**Work to be completed:**
Report each line of the data that has "Politica" somewhere in it.

[[ Material for this task, beginning ]]

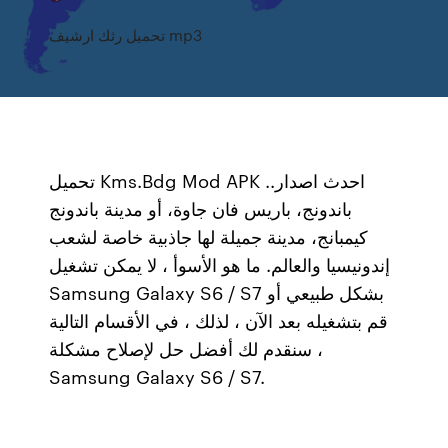
تحميل رثك ارشيف mp3
تحميل Kms.Bdg Mod APK احدث اصدار..
باندونج، باريس فان جاوة، أو مدينة باندونج
كيمبانج، مدينة جميلة لها جاذبية خاصة لشعب
إندونيسيا والعالم. ما هو الأسوأ ، لا يمكن تشغيل
Samsung Galaxy S6 / S7 بشكل طبيعي أو
قم بتشغيله بعد الآن ، لذلك ، في الأقسام التالية
، سنقدم لك أفضل حل لإصلاح مشكلة
Samsung Galaxy S6 / S7.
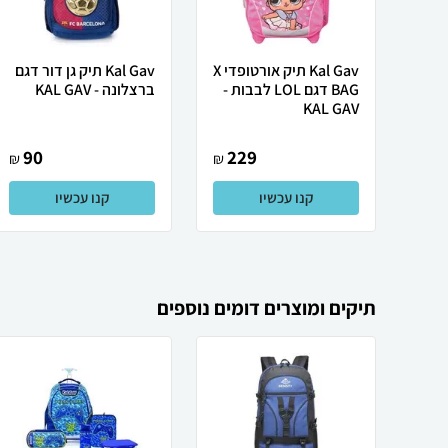
Kal Gav תיק אורטופדי X
Kal Gav תיק גן דור דגם
BAG דגם LOL לבבות -
ברצלונה - KAL GAV
KAL GAV
90
229
₪
₪
קנו עכשיו
קנו עכשיו
תיקים ומוצרים דומים נוספים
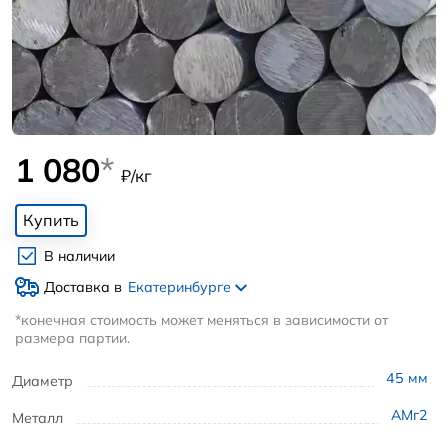
1 080
*
₽/кг
Купить
В наличии
Доставка в
Екатеринбурге
*конечная стоимость может меняться в зависимости от
размера партии.
45
мм
Диаметр
АМг2
Металл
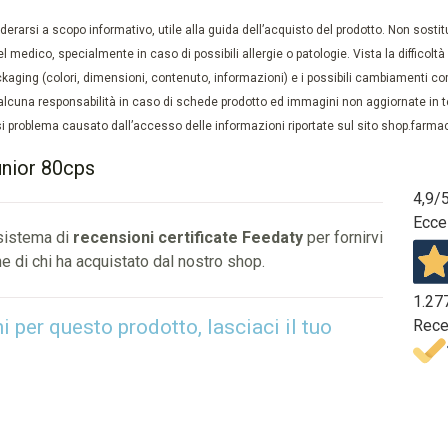
rarsi a scopo informativo, utile alla guida dell’acquisto del prodotto. Non sostituis
el medico, specialmente in caso di possibili allergie o patologie. Vista la difficolt
kaging (colori, dimensioni, contenuto, informazioni) e i possibili cambiamenti com
lcuna responsabilità in caso di schede prodotto ed immagini non aggiornate in tem
 problema causato dall’accesso delle informazioni riportate sul sito shop.farmaci
unior 80cps
4,9
/
Ecce
 sistema di
recensioni certificate Feedaty
per fornirvi
e di chi ha acquistato dal nostro shop.
1.27
per questo prodotto, lasciaci il tuo
Rece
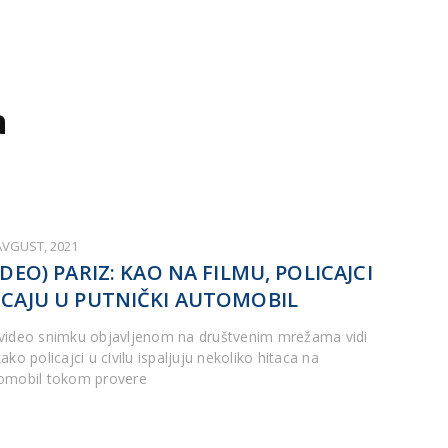
a
AVGUST, 2021
IDEO) PARIZ: KAO NA FILMU, POLICAJCI
CAJU U PUTNIČKI AUTOMOBIL
video snimku objavljenom na društvenim mrežama vidi
ako policajci u civilu ispaljuju nekoliko hitaca na
omobil tokom provere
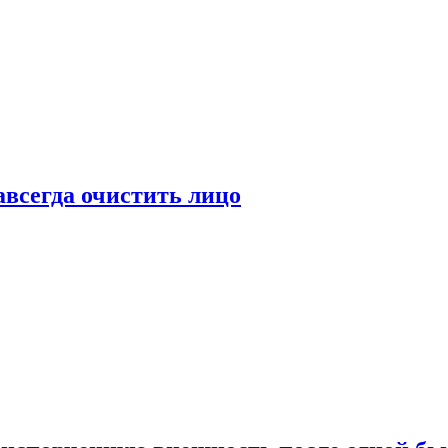
всегда очистить лицо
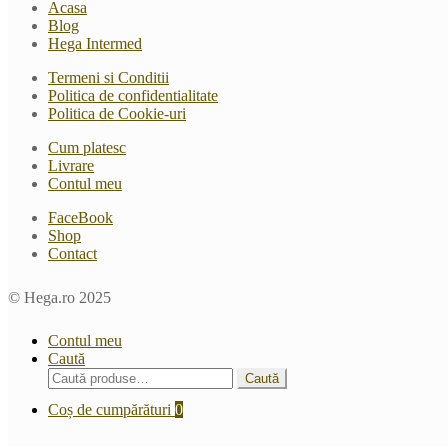
Acasa
Blog
Hega Intermed
Termeni si Conditii
Politica de confidentialitate
Politica de Cookie-uri
Cum platesc
Livrare
Contul meu
FaceBook
Shop
Contact
© Hega.ro 2025
Contul meu
Caută
Caută
Caută
după:
Coș de cumpărături
0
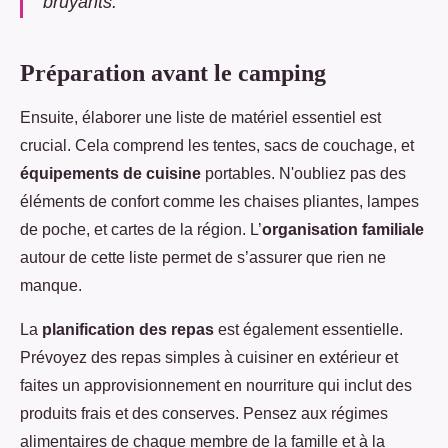
bruyants.
Préparation avant le camping
Ensuite, élaborer une liste de matériel essentiel est
crucial. Cela comprend les tentes, sacs de couchage, et
équipements de cuisine
portables. N'oubliez pas des
éléments de confort comme les chaises pliantes, lampes
de poche, et cartes de la région. L’
organisation familiale
autour de cette liste permet de s’assurer que rien ne
manque.
La
planification des repas
est également essentielle.
Prévoyez des repas simples à cuisiner en extérieur et
faites un approvisionnement en nourriture qui inclut des
produits frais et des conserves. Pensez aux régimes
alimentaires de chaque membre de la famille et à la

[[ Material for this task, end ]]

**Response:**
Politica de confidentialitate
Politica de Cookie-uri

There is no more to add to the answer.